___ Input for this task

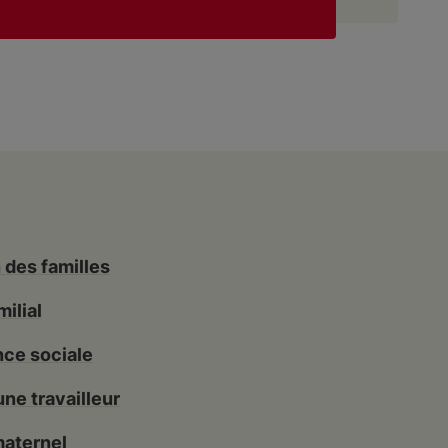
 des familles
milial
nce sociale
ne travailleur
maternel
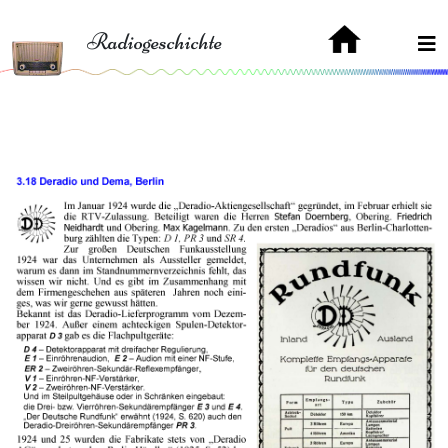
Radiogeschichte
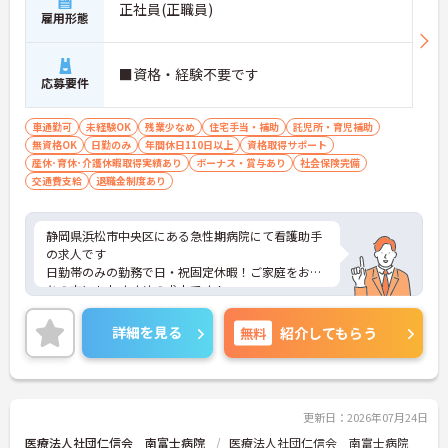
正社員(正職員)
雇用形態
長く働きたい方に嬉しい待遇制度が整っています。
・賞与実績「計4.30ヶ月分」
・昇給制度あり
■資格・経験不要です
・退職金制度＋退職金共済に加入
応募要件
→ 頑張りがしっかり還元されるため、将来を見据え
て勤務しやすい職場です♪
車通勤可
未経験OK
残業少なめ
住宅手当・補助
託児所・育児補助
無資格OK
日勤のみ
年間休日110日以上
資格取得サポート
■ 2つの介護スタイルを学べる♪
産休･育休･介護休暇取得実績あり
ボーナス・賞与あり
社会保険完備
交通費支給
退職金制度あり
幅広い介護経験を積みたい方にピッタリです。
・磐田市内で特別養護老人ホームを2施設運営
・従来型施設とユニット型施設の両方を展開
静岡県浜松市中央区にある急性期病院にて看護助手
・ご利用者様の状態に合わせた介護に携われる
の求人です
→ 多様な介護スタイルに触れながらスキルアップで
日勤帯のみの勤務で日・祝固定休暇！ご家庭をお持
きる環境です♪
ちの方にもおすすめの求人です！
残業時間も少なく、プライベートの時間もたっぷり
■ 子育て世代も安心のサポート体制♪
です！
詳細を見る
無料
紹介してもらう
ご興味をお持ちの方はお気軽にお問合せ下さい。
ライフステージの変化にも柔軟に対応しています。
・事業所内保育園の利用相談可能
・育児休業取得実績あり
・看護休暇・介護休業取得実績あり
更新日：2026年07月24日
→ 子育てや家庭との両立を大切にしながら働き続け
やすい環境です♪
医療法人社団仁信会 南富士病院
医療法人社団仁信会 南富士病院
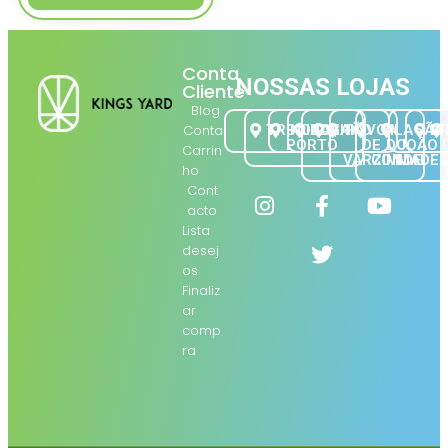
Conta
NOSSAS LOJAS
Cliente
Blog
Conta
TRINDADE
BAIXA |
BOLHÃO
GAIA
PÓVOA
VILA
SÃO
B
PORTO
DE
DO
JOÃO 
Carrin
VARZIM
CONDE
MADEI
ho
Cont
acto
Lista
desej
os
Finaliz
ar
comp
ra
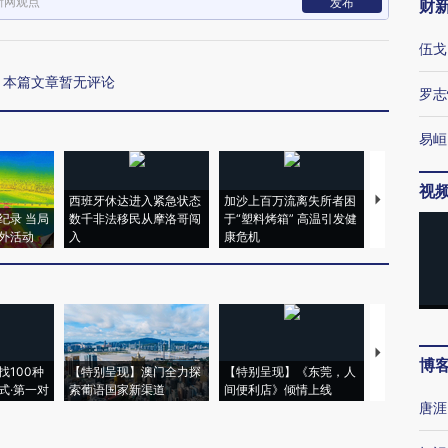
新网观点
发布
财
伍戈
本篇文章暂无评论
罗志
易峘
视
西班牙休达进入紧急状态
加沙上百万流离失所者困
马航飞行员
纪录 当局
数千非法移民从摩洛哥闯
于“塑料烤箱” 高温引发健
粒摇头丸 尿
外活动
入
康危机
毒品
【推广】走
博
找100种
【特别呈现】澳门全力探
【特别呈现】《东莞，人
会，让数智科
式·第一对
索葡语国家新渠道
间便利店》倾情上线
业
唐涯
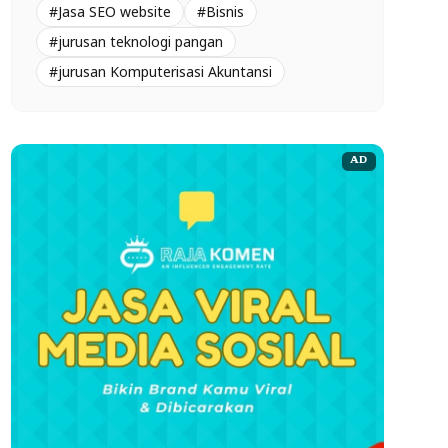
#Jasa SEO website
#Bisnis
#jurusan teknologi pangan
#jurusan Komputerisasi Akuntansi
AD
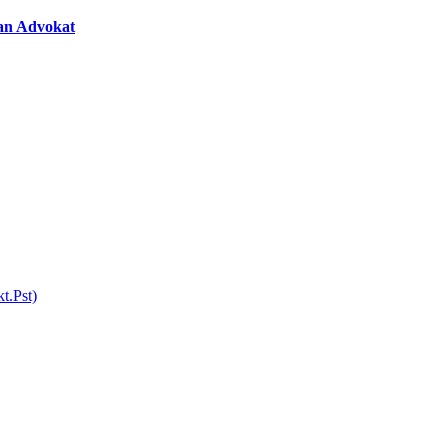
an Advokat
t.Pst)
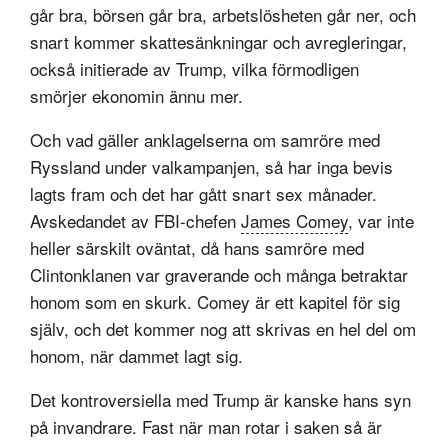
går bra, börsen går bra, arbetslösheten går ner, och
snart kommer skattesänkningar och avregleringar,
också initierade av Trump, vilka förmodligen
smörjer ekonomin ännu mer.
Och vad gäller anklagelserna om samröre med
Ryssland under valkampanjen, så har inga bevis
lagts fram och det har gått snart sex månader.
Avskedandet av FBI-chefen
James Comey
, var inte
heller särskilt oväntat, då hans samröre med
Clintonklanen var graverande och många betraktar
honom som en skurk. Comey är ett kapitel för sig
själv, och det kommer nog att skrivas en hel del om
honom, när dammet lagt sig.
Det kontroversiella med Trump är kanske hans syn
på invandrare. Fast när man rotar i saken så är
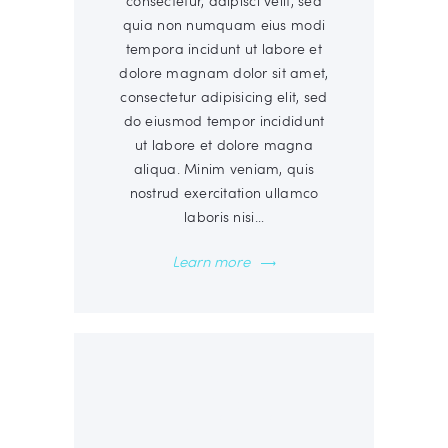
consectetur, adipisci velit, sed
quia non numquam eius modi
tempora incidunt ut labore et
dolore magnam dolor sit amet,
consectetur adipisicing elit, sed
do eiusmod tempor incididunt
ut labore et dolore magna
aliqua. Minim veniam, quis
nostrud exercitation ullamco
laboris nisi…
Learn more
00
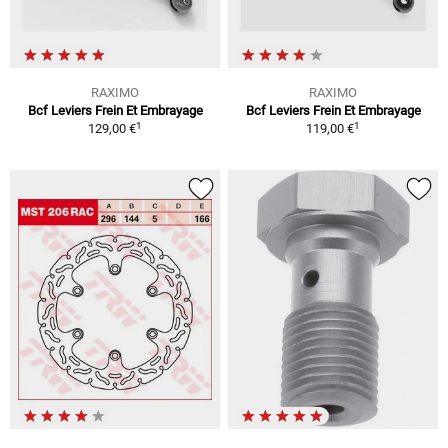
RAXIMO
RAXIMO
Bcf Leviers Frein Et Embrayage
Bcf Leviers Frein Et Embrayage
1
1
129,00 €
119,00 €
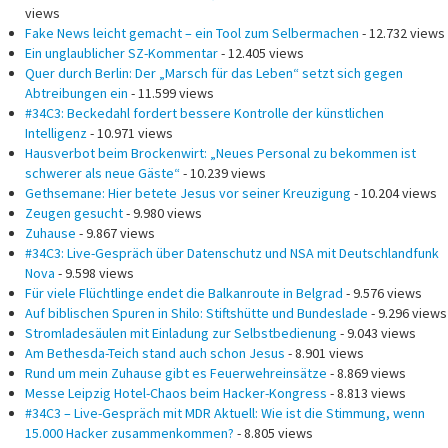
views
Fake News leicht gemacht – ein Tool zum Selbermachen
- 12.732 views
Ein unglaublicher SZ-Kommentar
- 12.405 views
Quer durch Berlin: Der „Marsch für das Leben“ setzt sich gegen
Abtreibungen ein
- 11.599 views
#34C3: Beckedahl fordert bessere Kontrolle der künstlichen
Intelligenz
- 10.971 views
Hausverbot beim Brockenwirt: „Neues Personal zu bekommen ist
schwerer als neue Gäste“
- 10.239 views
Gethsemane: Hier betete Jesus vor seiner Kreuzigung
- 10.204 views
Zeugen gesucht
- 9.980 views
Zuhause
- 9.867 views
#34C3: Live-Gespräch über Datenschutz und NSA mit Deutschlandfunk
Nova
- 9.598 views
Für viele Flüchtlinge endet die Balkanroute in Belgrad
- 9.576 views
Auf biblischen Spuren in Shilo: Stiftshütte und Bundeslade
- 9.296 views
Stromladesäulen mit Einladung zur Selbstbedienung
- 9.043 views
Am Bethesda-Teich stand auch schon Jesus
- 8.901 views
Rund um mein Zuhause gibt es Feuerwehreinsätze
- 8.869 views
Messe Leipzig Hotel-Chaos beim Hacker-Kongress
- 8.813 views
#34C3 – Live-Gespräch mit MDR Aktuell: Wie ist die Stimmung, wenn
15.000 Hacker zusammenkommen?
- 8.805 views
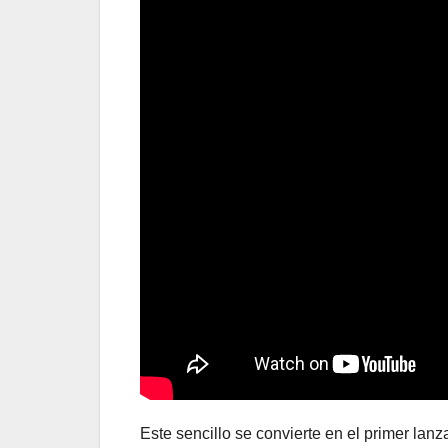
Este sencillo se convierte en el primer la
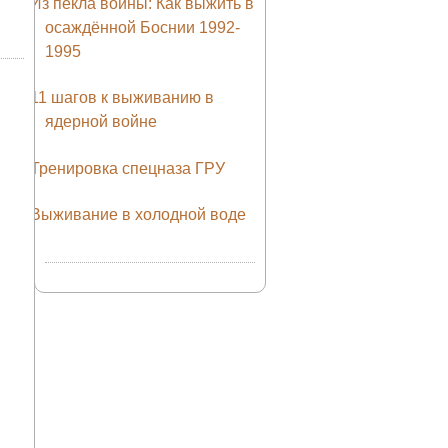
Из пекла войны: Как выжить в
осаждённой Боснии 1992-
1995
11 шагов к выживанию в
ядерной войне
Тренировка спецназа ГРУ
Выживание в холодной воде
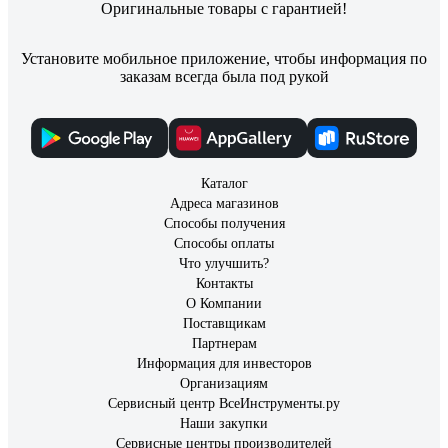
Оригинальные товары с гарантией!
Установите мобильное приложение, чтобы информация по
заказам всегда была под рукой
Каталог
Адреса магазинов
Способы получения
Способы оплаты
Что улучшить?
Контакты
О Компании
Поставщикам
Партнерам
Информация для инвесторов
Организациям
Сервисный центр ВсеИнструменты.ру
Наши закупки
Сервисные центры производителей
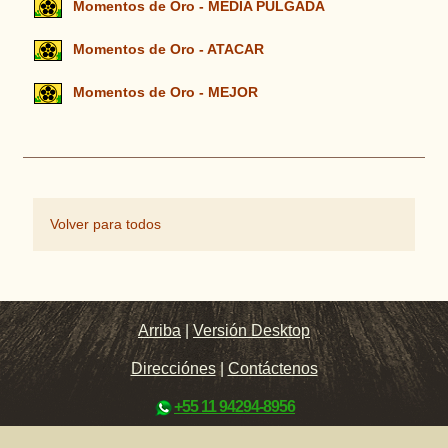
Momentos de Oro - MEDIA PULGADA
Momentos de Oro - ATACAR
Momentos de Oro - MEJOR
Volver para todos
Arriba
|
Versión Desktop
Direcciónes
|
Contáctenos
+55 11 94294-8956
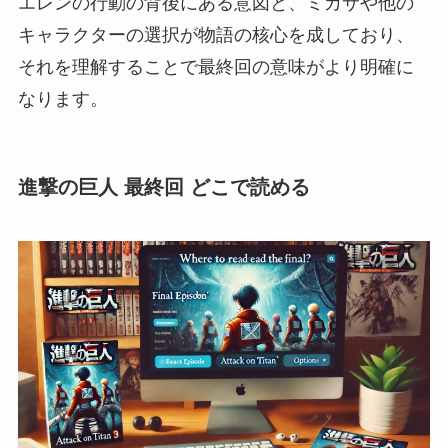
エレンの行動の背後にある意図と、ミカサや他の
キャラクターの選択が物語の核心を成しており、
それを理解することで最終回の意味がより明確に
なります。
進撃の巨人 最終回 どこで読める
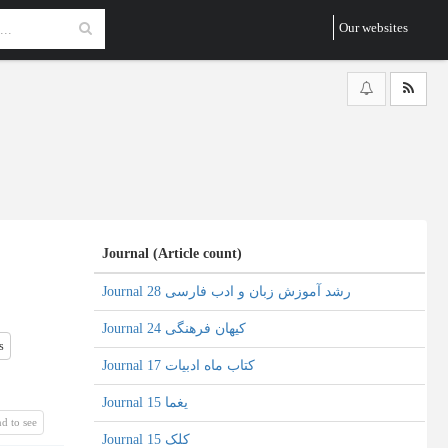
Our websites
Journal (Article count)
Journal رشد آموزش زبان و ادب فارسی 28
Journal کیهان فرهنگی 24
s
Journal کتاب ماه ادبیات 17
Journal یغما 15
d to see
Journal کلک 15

______

[Work to complete]:
In your copy of the entries above, leave out the pictures and keep every word exact.

[Solved exercise]:
 des familles
milial
nce sociale
ne travailleur
maternel
Radiogeschichte
正社員(正職員)
雇用形態
長く働きたい方に嬉しい待遇制度が整っています。
・賞与実績「計4.30ヶ月分」
・昇給制度あり
■資格・経験不要です
・退職金制度＋退職金共済に加入
応募要件
→ 頑張りがしっかり還元されるため、将来を見据え
て勤務しやすい職場です♪
車通勤可
未経験OK
残業少なめ
住宅手当・補助
託児所・育児補助
無資格OK
日勤のみ
年間休日110日以上
資格取得サポート
■ 2つの介護スタイルを学べる♪
産休･育休･介護休暇取得実績あり
ボーナス・賞与あり
社会保険完備
交通費支給
退職金制度あり
幅広い介護経験を積みたい方にピッタリです。
・磐田市内で特別養護老人ホームを2施設運営
・従来型施設とユニット型施設の両方を展開
静岡県浜松市中央区にある急性期病院にて看護助手
・ご利用者様の状態に合わせた介護に携われる
の求人です
→ 多様な介護スタイルに触れながらスキルアップで
日勤帯のみの勤務で日・祝固定休暇！ご家庭をお持
きる環境です♪
ちの方にもおすすめの求人です！
残業時間も少なく、プライベートの時間もたっぷり
■ 子育て世代も安心のサポート体制♪
です！
詳細を見る
無料
紹介してもらう
ご興味をお持ちの方はお気軽にお問合せ下さい。
ライフステージの変化にも柔軟に対応しています。
・事業所内保育園の利用相談可能
・育児休業取得実績あり
・看護休暇・介護休業取得実績あり
更新日：2026年07月24日
→ 子育てや家庭との両立を大切にしながら働き続け
やすい環境です♪
医療法人社団仁信会 南富士病院
医療法人社団仁信会 南富士病院
Conta
NOSSAS LOJAS
Cliente
Blog
Conta
TRINDADE
BAIXA |
BOLHÃO
GAIA
PÓVOA
VILA
SÃO
B
PORTO
DE
DO
JOÃO 
Carrin
VARZIM
CONDE
MADEI
ho
Cont
acto
Lista
desej
os
Finaliz
ar
comp
ra
新网观点
发布
财
伍戈
本篇文章暂无评论
罗志
易峘
视
西班牙休达进入紧急状态
加沙上百万流离失所者困
马航飞行员
纪录 当局
数千非法移民从摩洛哥闯
于“塑料烤箱” 高温引发健
粒摇头丸 尿
外活动
入
康危机
毒品
【推广】走
博
找100种
【特别呈现】澳门全力探
【特别呈现】《东莞，人
会，让数智科
式·第一对
索葡语国家新渠道
间便利店》倾情上线
业
唐涯
#Jasa SEO website
#Bisnis
#jurusan teknologi pangan
#jurusan Komputerisasi Akuntansi
AD
an Advokat
t.Pst)
går bra, börsen går bra, arbetslösheten går ner, och
snart kommer skattesänkningar och avregleringar,
också initierade av Trump, vilka förmodligen
smörjer ekonomin ännu mer.
Och vad gäller anklagelserna om samröre med
Ryssland under valkampanjen, så har inga bevis
lagts fram och det har gått snart sex månader.
Avskedandet av FBI-chefen
James Comey
, var inte
heller särskilt oväntat, då hans samröre med
Clintonklanen var graverande och många betraktar
honom som en skurk. Comey är ett kapitel för sig
själv, och det kommer nog att skrivas en hel del om
honom, när dammet lagt sig.
Det kontroversiella med Trump är kanske hans syn
på invandrare. Fast när man rotar i saken så är
consectetur, adipisci velit, sed
quia non numquam eius modi
tempora incidunt ut labore et
dolore magnam dolor sit amet,
consectetur adipisicing elit, sed
do eiusmod tempor incididunt
ut labore et dolore magna
aliqua. Minim veniam, quis
nostrud exercitation ullamco
laboris nisi…
Learn more
00
RAXIMO
RAXIMO
Bcf Leviers Frein Et Embrayage
Bcf Leviers Frein Et Embrayage
1
1
129,00 €
119,00 €
views
Fake News leicht gemacht – ein Tool zum Selbermachen
- 12.732 views
Ein unglaublicher SZ-Kommentar
- 12.405 views
Quer durch Berlin: Der „Marsch für das Leben“ setzt sich gegen
Abtreibungen ein
- 11.599 views
#34C3: Beckedahl fordert bessere Kontrolle der künstlichen
Intelligenz
- 10.971 views
Hausverbot beim Brockenwirt: „Neues Personal zu bekommen ist
schwerer als neue Gäste“
- 10.239 views
Gethsemane: Hier betete Jesus vor seiner Kreuzigung
- 10.204 views
Zeugen gesucht
- 9.980 views
Zuhause
- 9.867 views
#34C3: Live-Gespräch über Datenschutz und NSA mit Deutschlandfunk
Nova
- 9.598 views
Für viele Flüchtlinge endet die Balkanroute in Belgrad
- 9.576 views
Auf biblischen Spuren in Shilo: Stiftshütte und Bundeslade
- 9.296 views
Stromladesäulen mit Einladung zur Selbstbedienung
- 9.043 views
Am Bethesda-Teich stand auch schon Jesus
- 8.901 views
Rund um mein Zuhause gibt es Feuerwehreinsätze
- 8.869 views
Messe Leipzig Hotel-Chaos beim Hacker-Kongress
- 8.813 views
#34C3 – Live-Gespräch mit MDR Aktuell: Wie ist die Stimmung, wenn
15.000 Hacker zusammenkommen?
- 8.805 views
Este sencillo se convierte en el primer la
Из пекла войны: Как выжить в
осаждённой Боснии 1992-
1995
11 шагов к выживанию в
ядерной войне
Тренировка спецназа ГРУ
Выживание в холодной воде
Оригинальные товары с гарантией!
Установите мобильное приложение, чтобы информация по
заказам всегда была под рукой
Каталог
Адреса магазинов
Способы получения
Способы оплаты
Что улучшить?
Контакты
О Компании
Поставщикам
Партнерам
Информация для инвесторов
Организациям
Сервисный центр ВсеИнструменты.ру
Наши закупки
Сервисные центры производителей
Momentos de Oro - MEDIA PULGADA
Momentos de Oro - ATACAR
Momentos de Oro - MEJOR
Volver para todos
Arriba
|
Versión Desktop
Direcciónes
|
Contáctenos
+55 11 94294-8956
エレンの行動の背後にある意図と、ミカサや他の
キャラクターの選択が物語の核心を成しており、
それを理解することで最終回の意味がより明確に
なります。
進撃の巨人 最終回 どこで読める
Our websites
Journal (Article count)
Journal رشد آموزش زبان و ادب فارسی 28
Journal کیهان فرهنگی 24
s
Journal کتاب ماه ادبیات 17
Journal یغما 15
d to see
Journal کلک 15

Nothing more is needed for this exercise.